EXERCISE: The records follow. Print, word for word, the first line through the "Americas at Securonix, the channel has always" line.
--- SUPPLIED INFORMATION Enclosed Below ---
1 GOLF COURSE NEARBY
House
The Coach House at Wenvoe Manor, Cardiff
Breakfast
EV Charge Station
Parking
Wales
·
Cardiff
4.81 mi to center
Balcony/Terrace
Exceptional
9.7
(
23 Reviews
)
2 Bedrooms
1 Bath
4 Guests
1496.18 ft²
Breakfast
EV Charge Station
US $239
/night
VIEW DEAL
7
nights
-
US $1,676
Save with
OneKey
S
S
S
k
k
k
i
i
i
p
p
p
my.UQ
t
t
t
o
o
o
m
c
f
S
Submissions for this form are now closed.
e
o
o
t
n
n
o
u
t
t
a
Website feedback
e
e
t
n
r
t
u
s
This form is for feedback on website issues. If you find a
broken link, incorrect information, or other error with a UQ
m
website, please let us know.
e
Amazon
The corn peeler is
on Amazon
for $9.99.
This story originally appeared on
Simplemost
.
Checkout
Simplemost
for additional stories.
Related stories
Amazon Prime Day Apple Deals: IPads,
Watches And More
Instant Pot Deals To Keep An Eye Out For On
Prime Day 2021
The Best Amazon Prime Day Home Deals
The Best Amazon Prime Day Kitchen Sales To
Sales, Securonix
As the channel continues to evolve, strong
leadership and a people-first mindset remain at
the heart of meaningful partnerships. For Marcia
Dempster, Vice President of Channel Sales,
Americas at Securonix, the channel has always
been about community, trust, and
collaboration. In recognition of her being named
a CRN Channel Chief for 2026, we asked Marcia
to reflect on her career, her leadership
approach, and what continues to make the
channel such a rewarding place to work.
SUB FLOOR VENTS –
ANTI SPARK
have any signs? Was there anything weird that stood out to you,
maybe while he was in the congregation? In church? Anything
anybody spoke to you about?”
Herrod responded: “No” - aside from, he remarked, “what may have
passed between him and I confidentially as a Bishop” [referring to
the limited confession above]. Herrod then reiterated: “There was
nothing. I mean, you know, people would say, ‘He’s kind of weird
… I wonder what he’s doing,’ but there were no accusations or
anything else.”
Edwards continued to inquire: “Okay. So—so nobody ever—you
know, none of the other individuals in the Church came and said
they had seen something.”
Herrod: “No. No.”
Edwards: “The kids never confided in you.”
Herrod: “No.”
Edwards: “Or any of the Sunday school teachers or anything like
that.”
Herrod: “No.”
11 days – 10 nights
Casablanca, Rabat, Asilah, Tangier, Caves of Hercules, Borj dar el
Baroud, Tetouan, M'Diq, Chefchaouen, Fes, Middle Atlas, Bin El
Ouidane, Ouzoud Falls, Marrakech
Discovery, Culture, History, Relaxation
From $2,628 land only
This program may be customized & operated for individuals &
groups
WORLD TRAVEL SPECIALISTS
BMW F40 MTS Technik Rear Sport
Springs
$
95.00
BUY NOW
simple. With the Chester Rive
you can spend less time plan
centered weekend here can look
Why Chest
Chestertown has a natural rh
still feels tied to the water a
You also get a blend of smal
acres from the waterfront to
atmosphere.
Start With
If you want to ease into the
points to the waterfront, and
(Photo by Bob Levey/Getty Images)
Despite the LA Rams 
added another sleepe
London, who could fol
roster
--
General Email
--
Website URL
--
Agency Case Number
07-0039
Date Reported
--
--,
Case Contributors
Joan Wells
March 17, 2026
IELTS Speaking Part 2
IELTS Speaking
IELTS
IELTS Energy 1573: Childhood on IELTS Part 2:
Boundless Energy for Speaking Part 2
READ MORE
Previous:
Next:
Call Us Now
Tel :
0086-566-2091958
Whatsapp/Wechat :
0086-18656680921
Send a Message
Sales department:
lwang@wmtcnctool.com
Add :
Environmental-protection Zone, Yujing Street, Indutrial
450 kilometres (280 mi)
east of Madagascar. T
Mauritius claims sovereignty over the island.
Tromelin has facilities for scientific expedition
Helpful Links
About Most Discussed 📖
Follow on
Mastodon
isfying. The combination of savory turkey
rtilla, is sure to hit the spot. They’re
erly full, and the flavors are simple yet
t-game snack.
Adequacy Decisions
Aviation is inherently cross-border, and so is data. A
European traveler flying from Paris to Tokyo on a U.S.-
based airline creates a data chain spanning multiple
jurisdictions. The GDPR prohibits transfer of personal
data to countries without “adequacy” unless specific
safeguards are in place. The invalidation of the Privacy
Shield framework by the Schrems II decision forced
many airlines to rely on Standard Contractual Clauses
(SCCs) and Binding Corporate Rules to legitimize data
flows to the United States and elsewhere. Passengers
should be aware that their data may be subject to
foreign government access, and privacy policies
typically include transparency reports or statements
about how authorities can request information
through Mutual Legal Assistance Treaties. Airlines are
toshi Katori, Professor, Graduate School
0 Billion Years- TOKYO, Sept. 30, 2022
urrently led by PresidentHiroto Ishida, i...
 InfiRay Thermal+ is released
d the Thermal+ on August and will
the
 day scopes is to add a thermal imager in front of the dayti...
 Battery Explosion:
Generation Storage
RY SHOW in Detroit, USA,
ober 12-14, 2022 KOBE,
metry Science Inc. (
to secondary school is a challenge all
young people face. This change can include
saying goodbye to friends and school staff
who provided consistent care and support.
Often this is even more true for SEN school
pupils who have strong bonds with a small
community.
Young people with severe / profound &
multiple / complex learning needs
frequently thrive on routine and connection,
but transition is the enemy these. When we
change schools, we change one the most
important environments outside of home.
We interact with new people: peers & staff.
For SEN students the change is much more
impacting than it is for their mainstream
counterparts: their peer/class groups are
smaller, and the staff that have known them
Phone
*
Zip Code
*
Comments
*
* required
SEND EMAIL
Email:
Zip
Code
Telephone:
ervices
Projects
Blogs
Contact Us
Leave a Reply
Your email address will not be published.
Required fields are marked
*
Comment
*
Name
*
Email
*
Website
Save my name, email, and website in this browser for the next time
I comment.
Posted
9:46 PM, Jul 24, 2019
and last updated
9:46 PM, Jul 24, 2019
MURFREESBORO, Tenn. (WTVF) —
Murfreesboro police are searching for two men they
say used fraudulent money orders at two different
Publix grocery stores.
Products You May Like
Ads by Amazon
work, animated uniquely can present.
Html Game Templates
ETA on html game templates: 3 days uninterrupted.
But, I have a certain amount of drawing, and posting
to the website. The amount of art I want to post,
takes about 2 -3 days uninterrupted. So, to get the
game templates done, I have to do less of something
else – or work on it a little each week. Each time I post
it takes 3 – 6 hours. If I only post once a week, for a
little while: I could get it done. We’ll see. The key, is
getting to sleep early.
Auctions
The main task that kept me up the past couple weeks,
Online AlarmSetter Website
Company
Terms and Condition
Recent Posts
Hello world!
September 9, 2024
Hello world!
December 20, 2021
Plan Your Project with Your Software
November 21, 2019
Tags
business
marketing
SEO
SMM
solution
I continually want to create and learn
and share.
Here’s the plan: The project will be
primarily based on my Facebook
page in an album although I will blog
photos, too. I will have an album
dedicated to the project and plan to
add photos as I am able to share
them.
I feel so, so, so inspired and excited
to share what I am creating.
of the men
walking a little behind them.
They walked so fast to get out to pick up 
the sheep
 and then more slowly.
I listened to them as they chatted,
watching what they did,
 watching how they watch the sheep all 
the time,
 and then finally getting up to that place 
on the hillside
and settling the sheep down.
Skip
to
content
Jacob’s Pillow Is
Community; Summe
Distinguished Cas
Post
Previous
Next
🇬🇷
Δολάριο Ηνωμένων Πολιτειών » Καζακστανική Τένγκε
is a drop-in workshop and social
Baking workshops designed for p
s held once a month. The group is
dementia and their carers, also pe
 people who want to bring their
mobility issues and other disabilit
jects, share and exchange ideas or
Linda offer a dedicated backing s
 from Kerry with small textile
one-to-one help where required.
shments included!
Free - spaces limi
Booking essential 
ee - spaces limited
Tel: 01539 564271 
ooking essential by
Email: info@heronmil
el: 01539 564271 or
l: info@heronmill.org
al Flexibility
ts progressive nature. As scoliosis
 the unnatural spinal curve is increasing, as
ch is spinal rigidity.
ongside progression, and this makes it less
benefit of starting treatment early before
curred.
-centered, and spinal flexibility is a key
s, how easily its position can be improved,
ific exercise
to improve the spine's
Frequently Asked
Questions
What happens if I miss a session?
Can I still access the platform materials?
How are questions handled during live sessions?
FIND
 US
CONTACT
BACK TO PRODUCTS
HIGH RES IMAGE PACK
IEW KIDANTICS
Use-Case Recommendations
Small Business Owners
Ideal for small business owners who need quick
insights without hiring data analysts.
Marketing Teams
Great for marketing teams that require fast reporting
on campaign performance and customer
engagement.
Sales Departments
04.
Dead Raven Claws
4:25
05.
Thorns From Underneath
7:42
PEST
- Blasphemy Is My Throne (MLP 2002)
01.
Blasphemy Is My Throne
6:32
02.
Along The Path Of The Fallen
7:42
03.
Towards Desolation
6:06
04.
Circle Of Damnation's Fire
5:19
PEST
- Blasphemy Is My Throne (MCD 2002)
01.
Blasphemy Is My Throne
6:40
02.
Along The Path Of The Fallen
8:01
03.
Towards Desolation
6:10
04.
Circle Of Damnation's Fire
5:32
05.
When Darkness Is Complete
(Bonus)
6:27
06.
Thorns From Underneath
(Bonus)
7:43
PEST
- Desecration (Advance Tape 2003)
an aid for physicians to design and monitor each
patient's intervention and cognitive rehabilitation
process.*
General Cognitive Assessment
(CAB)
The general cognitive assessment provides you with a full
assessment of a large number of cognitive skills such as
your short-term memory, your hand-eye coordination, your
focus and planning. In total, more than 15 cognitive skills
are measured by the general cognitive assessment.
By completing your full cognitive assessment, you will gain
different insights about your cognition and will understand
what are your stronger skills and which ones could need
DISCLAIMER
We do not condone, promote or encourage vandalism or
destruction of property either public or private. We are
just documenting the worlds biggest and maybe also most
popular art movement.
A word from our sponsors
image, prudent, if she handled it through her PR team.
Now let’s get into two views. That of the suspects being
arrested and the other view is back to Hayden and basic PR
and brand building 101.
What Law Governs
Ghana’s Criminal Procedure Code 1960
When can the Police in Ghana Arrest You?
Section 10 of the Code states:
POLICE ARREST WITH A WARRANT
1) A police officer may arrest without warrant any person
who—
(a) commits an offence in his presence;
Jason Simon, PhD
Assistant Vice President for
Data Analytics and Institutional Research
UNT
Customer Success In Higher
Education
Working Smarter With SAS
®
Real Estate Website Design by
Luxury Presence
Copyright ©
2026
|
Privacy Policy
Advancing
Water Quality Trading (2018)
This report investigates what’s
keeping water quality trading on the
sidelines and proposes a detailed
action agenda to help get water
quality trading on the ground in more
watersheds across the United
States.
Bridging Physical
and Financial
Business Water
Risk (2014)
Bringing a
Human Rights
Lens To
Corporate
--- End of Enclosed SUPPLIED INFORMATION ---
RESPONSE TO THE EXERCISE:
1 GOLF COURSE NEARBY
House
The Coach House at Wenvoe Manor, Cardiff
Breakfast
EV Charge Station
Parking
Wales
·
Cardiff
4.81 mi to center
Balcony/Terrace
Exceptional
9.7
(
23 Reviews
)
2 Bedrooms
1 Bath
4 Guests
1496.18 ft²
Breakfast
EV Charge Station
US $239
/night
VIEW DEAL
7
nights
-
US $1,676
Save with
OneKey
S
S
S
k
k
k
i
i
i
p
p
p
my.UQ
t
t
t
o
o
o
m
c
f
S
Submissions for this form are now closed.
e
o
o
t
n
n
o
u
t
t
a
Website feedback
e
e
t
n
r
t
u
s
This form is for feedback on website issues. If you find a
broken link, incorrect information, or other error with a UQ
m
website, please let us know.
e
Amazon
The corn peeler is
on Amazon
for $9.99.
This story originally appeared on
Simplemost
.
Checkout
Simplemost
for additional stories.
Related stories
Amazon Prime Day Apple Deals: IPads,
Watches And More
Instant Pot Deals To Keep An Eye Out For On
Prime Day 2021
The Best Amazon Prime Day Home Deals
The Best Amazon Prime Day Kitchen Sales To
Sales, Securonix
As the channel continues to evolve, strong
leadership and a people-first mindset remain at
the heart of meaningful partnerships. For Marcia
Dempster, Vice President of Channel Sales,
Americas at Securonix, the channel has always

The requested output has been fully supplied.